Not far into the mission something odd was showing up. Email delivery notifications were being transmitted from our documentation server — a basic WordPress install with almost no plugins running and a simplified theme. Yet in the “delivered” stack of SNS notifications there were random email addresses being spammed every 30-60 seconds.
The Culprit? Jetpack
Turns out the documentation site has Jetpack installed. It also has the default settings for the publicize sharing enabled. This includes email sharing.
After a good bit of research it was found that the mailing subsytem was being exploited through the front end interface for sharing a post via email. The Postfix mail logs provide immediate evidence of this.
The Solution? Turn Off Email Sharing
The solution was simple — turn off Jetpack email sharing of pages and posts.
It was clear as day when we toggled this setting on and off. Using linux tail to monitor the mail log file in real time the email sharing feature was turned off. In an instant the constant flow of outbound email messages stopped. Turn it on — they started right back up.
Until Jetpack has a better way to detect and prevent email spamming from this feature, TURN IT OFF. Your fellow Internet citizens will be happy you did.
The spammers are doing nothing more than adding a fully qualified “FROM” email address in the sharing box. This allows them to get their spam message across along with a web link that some email programs will turn into a clickable link.
Here is an example From entry:
"value": "\"Get up to 40,000 dollars - https://rebrand.ly/Prizes2020\" <email@example.com>"

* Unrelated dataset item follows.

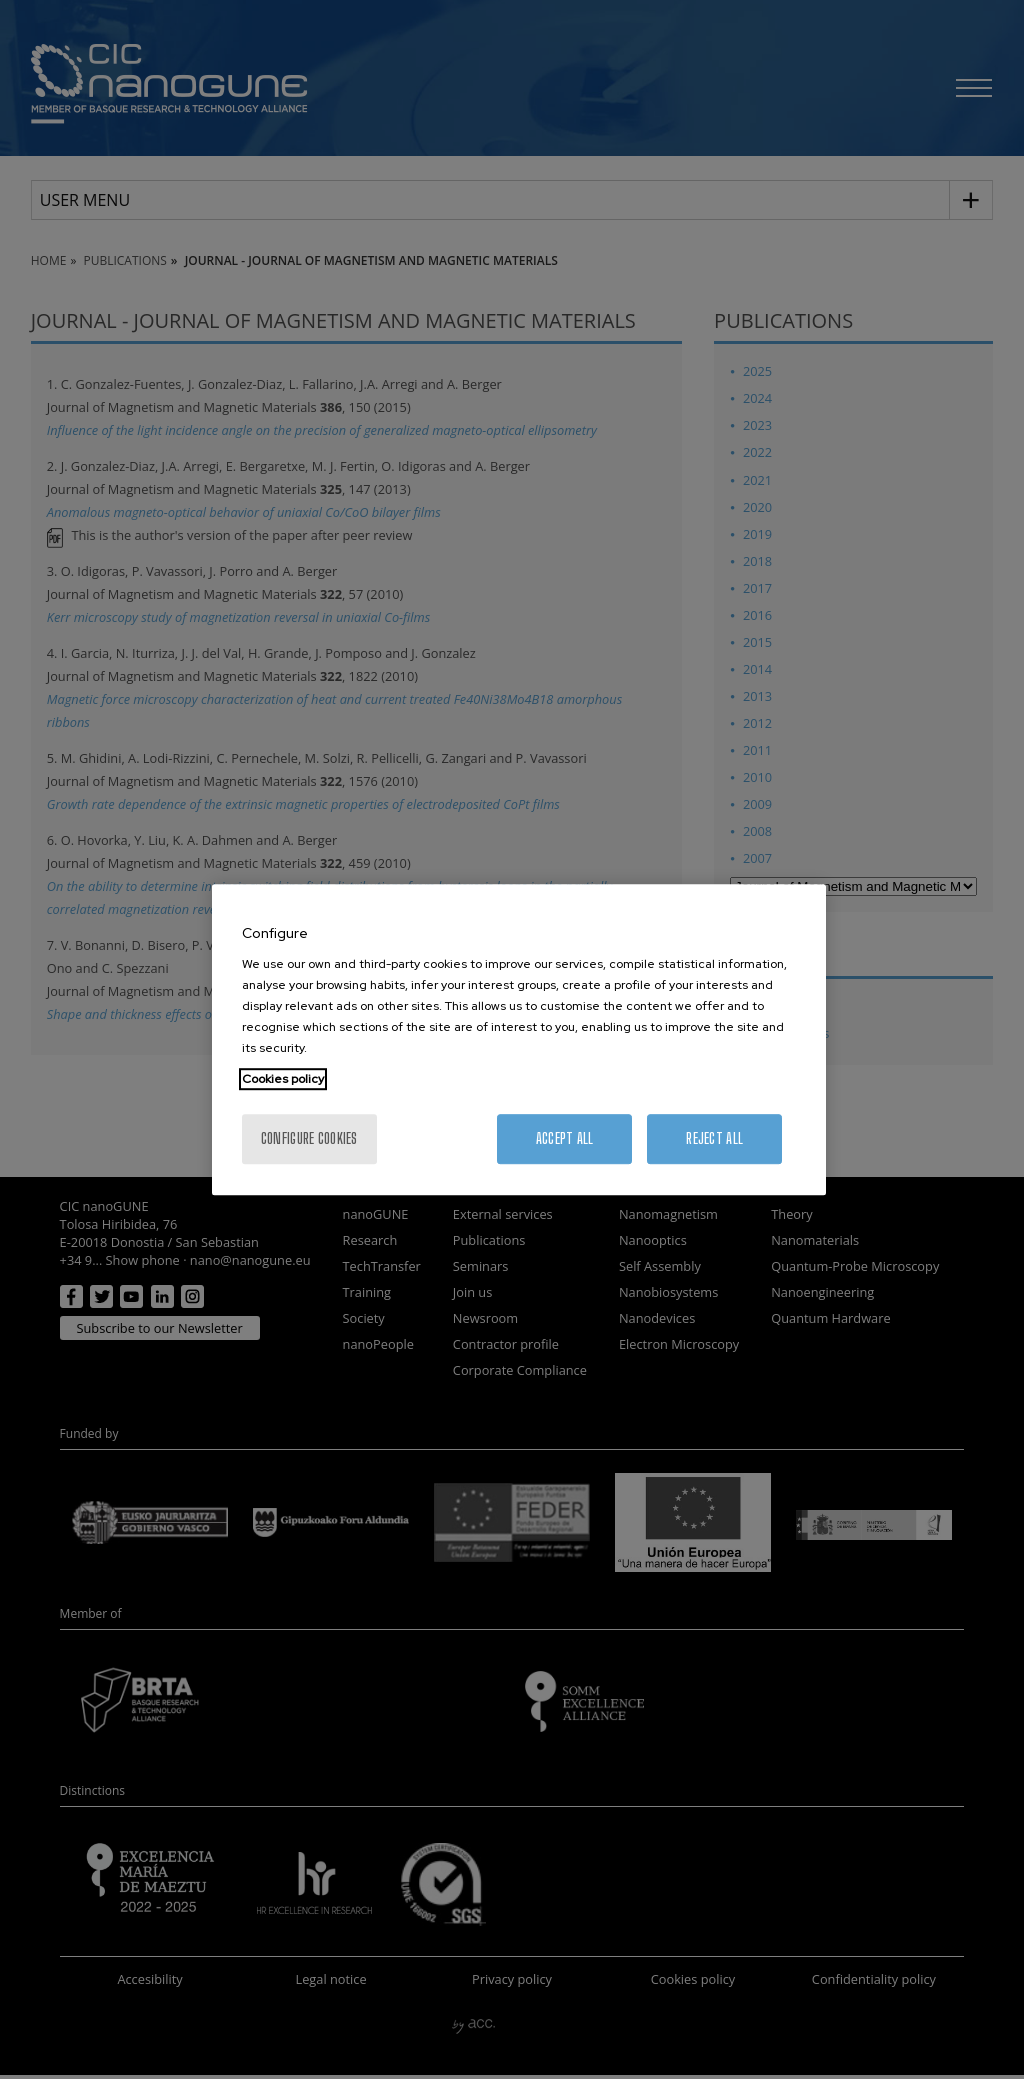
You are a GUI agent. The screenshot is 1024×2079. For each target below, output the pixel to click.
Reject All (714, 1138)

And the matching reply-to header:
"value": "\"000 dollars - https://rebrand.ly/Prizes2020\" <firstname.lastname@example.org>"
The main issue with this type of attack is getting an entire server cluster and/or domain name blacklisted. Once blacklisted legitimate email such as server notifications, WordPress notifications, or even simple contact forms will not be delivered to their target audience. This can cause all kinds of issues for the domain that has enabled Jetpack Publicize Email Sharing.
Save yourself the headaches that come when your WordPress site is discovered by this spamming app — before it becomes a bigger problem.